Sebagai generasi yang lebih tua, kita bukanlah "guru" yang hanya memberi tahu anak muda apa yang harus dilakukan. Peran kita adalah lebih sebagai "fungsi" yang mendukung proses kreatif mereka. Fungsi ini bukan berarti mendikte atau mengatur, melainkan memberi mereka sarana dan ruang yang aman untuk berkreasi dan berinovasi. Kita berperan sebagai fasilitator, yang memberi mereka akses ke pengetahuan dan pengalaman, namun juga memberi kebebasan untuk mencari jalan mereka sendiri.
Fungsi kita adalah memastikan bahwa mereka tidak terputus dari akar budaya yang telah ada, tetapi juga tidak terjebak dalam stagnasi. Kita membantu mereka memahami bahwa warisan budaya bukanlah beban, melainkan kekuatan yang dapat dijadikan pijakan untuk menciptakan sesuatu yang lebih baik.

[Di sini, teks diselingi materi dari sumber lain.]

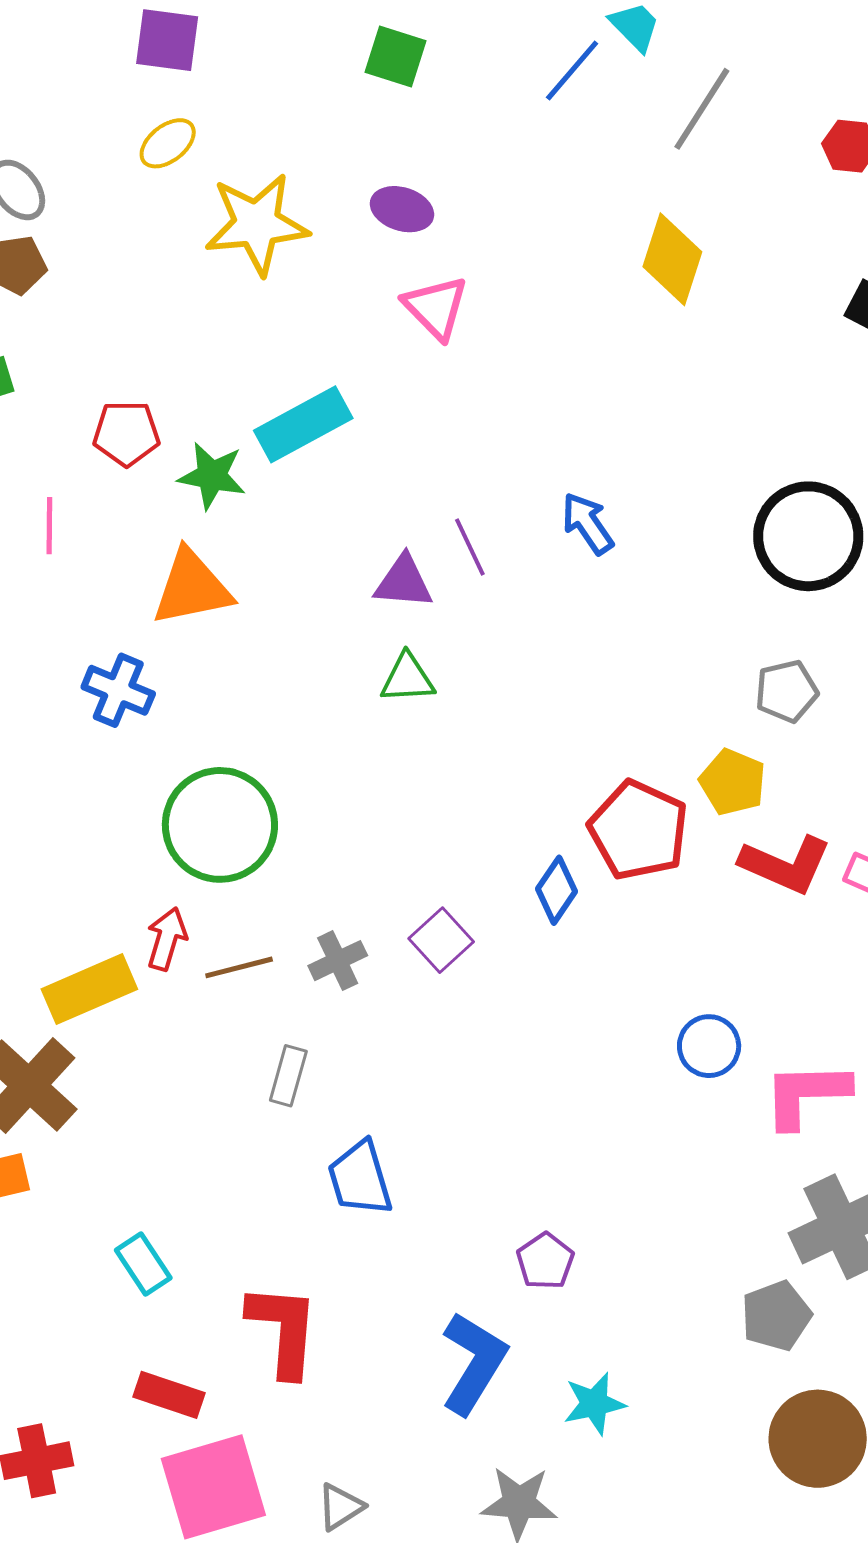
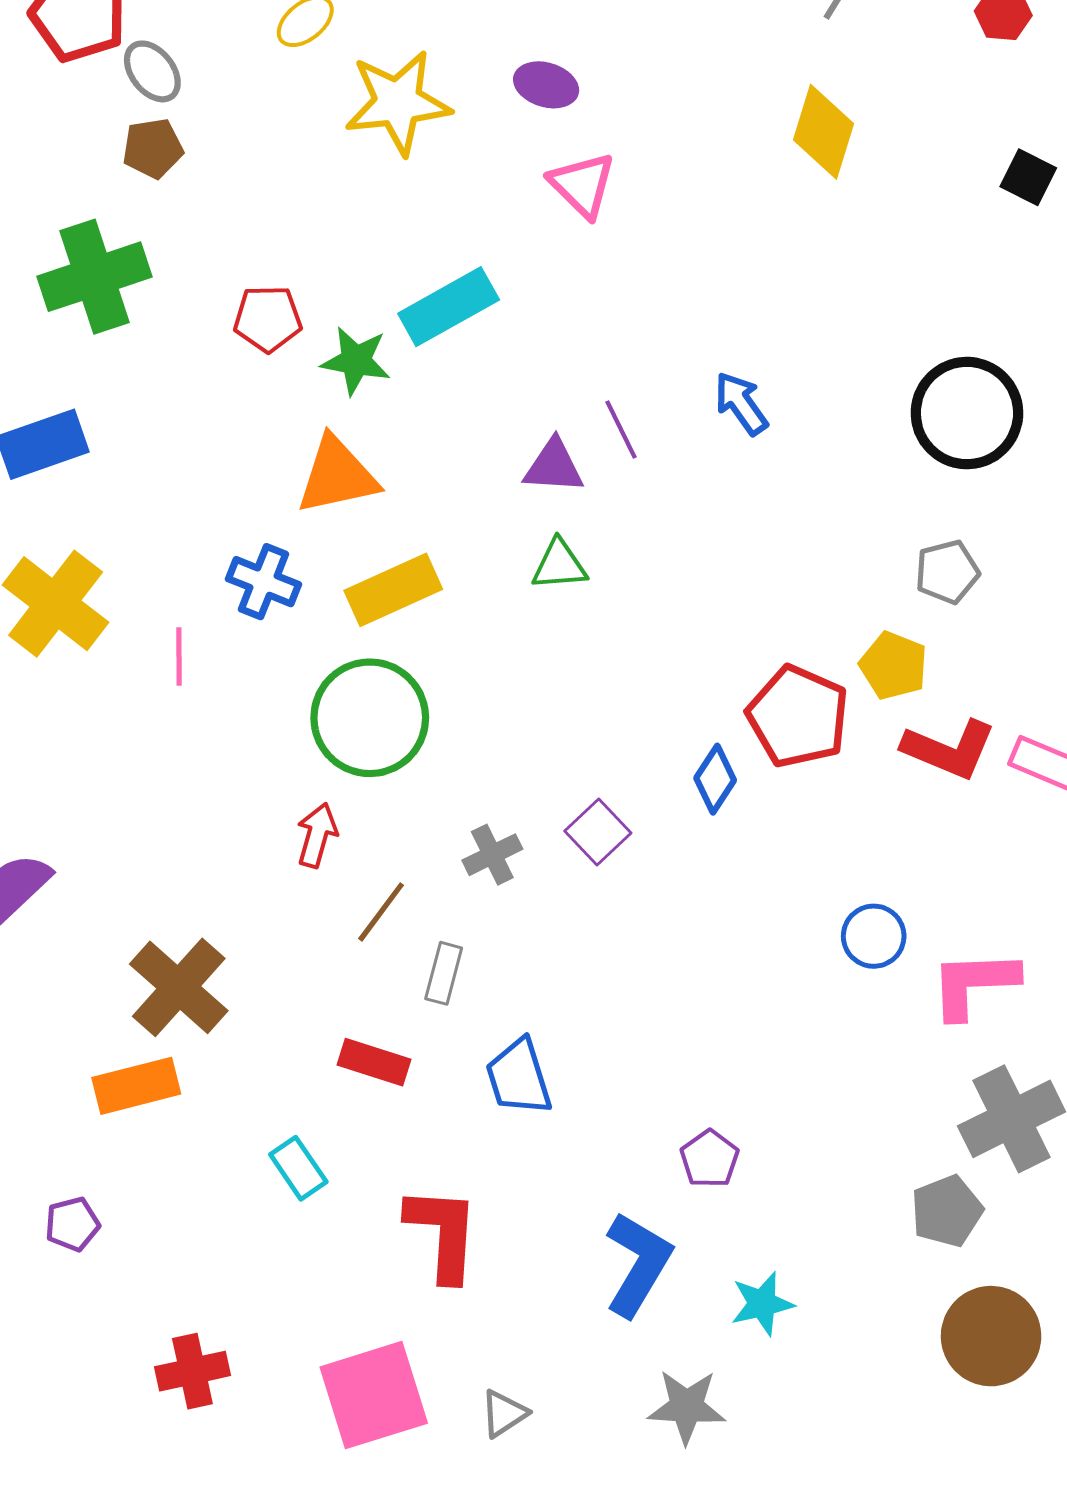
pink line: (49, 526) -> (179, 657), moved
brown line: (239, 967) -> (381, 912), moved, turned -38
yellow rectangle: (89, 989) -> (393, 590), moved
red rectangle: (169, 1395) -> (374, 1062), moved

Pada akhirnya, peran kita adalah menjadi akar yang kuat, memberikan keseimbangan dan ketahanan. Kita tidak perlu menonjolkan diri atau berusaha menguasai jalannya peradaban, melainkan cukup mendukung dan memberi ruang bagi anak muda untuk berkembang sesuai dengan potensi mereka. Seperti akar yang tidak terlihat namun sangat penting bagi kehidupan pohon, kita juga menjadi bagian yang tak terpisahkan dari keberhasilan mereka.
Genetika kultural Nusantara adalah warisan yang harus terus hidup, berkembang, dan disesuaikan dengan zaman. Dengan memberikan anak-anak muda "vaksin kultural," kita membantu mereka untuk tetap memiliki imun yang kuat terhadap tantangan zaman, sambil tetap menjaga esensi budaya yang telah ada. Kita, sebagai generasi yang lebih tua, cukup berfungsi sebagai akar yang kokoh, memberi mereka fondasi yang kuat untuk tumbuh dan berkembang dalam dunia yang penuh dengan perubahan.
Dengan cara ini, kita memastikan bahwa generasi muda dapat melangkah dengan kepala tegak, membawa warisan budaya mereka dalam bentuk yang segar dan relevan, sambil tetap menjaga koneksi dengan akar mereka. Seperti pohon yang tumbuh kuat dan sehat, mereka akan menjadi pribadi-pribadi yang tidak hanya sukses secara individu, tetapi juga mampu memperkaya warisan budaya Nusantara.